Substrate: A physiological
compound that binds to the active site of the enzyme
and is converted to product(s). |
Inhibitor: A compound
that binds at or near the active side of the enzyme and thereby
alters the rate of catalyzed reaction. Competitive inhibitors
have structures similar to the substrate. Structures of non-competitive
and end-product inhibitors are generally different from structure
of the substrate.
Allosteric activators
and inhibitors: These
compounds alter the activity of multimeric allosteric enzymes;
Their binding sites on the enzyme are different from the substrate
binding site and their effect on the enzyme activity is through
a distal conformational effect on the SBS.
Specific activity:
This term refers to enzyme activity of an enzyme under specified
conditions of substrate concentration, temperature, pH, ionic
strength etc.

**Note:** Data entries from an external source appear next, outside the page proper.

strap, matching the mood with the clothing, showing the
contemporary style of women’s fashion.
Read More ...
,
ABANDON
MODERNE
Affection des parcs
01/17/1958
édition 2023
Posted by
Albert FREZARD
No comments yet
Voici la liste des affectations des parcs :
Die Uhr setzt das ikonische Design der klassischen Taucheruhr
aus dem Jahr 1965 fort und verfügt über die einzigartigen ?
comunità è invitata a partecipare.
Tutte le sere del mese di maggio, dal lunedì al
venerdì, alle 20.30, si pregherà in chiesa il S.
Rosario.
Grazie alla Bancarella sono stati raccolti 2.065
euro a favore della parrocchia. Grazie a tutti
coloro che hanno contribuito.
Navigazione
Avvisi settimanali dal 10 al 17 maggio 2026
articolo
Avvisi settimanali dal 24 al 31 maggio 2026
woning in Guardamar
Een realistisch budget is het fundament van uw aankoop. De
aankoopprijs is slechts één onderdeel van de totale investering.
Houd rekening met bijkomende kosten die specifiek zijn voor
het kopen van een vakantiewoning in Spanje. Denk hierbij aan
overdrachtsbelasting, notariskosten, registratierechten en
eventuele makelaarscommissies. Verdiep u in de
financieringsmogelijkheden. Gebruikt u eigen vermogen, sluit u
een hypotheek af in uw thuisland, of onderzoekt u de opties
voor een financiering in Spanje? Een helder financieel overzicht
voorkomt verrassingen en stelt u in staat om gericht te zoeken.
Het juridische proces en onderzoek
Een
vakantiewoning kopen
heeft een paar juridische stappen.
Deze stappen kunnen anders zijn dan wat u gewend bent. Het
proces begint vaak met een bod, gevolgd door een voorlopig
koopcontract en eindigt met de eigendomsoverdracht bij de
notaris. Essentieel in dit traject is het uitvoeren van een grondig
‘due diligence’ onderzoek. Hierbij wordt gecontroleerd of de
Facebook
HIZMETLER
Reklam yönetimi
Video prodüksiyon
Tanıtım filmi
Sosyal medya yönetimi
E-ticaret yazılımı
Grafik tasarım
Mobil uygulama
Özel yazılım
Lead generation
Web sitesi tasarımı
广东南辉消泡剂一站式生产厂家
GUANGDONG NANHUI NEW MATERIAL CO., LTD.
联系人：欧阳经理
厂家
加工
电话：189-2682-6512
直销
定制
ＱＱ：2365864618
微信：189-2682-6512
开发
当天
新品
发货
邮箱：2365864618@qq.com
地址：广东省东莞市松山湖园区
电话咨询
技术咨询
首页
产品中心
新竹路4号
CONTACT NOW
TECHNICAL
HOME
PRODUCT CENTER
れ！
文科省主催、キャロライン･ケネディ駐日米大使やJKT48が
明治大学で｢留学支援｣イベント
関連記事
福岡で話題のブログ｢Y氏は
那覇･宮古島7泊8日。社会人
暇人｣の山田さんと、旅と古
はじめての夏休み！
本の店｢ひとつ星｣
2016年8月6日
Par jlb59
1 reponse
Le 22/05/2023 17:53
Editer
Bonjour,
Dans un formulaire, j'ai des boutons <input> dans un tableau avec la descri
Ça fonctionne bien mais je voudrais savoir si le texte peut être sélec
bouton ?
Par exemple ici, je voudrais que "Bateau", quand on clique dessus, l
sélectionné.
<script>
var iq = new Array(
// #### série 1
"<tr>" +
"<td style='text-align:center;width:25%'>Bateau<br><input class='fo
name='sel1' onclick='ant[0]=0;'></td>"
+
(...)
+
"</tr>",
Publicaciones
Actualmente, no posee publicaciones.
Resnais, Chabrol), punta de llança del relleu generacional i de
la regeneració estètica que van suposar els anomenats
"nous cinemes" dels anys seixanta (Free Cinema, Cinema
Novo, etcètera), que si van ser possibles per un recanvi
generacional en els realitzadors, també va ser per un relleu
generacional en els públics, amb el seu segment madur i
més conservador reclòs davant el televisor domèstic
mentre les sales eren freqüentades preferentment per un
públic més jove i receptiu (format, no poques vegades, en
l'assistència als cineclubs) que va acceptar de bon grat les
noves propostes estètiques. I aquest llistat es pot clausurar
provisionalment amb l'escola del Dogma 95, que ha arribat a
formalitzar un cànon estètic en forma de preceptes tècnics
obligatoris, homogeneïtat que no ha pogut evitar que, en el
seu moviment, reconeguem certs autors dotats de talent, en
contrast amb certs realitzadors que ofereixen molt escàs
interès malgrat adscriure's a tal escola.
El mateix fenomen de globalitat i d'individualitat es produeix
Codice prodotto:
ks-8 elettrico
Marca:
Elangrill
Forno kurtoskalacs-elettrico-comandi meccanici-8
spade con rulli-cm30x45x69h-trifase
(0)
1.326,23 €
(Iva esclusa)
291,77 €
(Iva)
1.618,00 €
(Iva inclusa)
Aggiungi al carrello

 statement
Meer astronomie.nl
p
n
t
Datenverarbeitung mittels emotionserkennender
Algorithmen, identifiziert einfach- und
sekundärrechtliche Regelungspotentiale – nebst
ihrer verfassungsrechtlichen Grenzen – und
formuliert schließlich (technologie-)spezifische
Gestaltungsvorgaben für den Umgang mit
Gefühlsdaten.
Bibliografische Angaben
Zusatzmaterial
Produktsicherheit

It is defined as micromoles of substrate converted
to product per minute per mg of the protein under specified
conditions. In clinical chemistry, these numbers are usually
expressed as ukat/mg or mkat/mg
protein. Specific activity is used to compare the level of
enzyme in different test samples.
Turnover number:
This number represents the absolute catalytic efficiency of
an enzyme. It is defined as umoles of substrate converted
to product per sec per mole of the active
site of the enzyme. This latter part is important because
a polymeric enzyme containing a number of subunits may have
to be compared with another enzyme which may be monomeric.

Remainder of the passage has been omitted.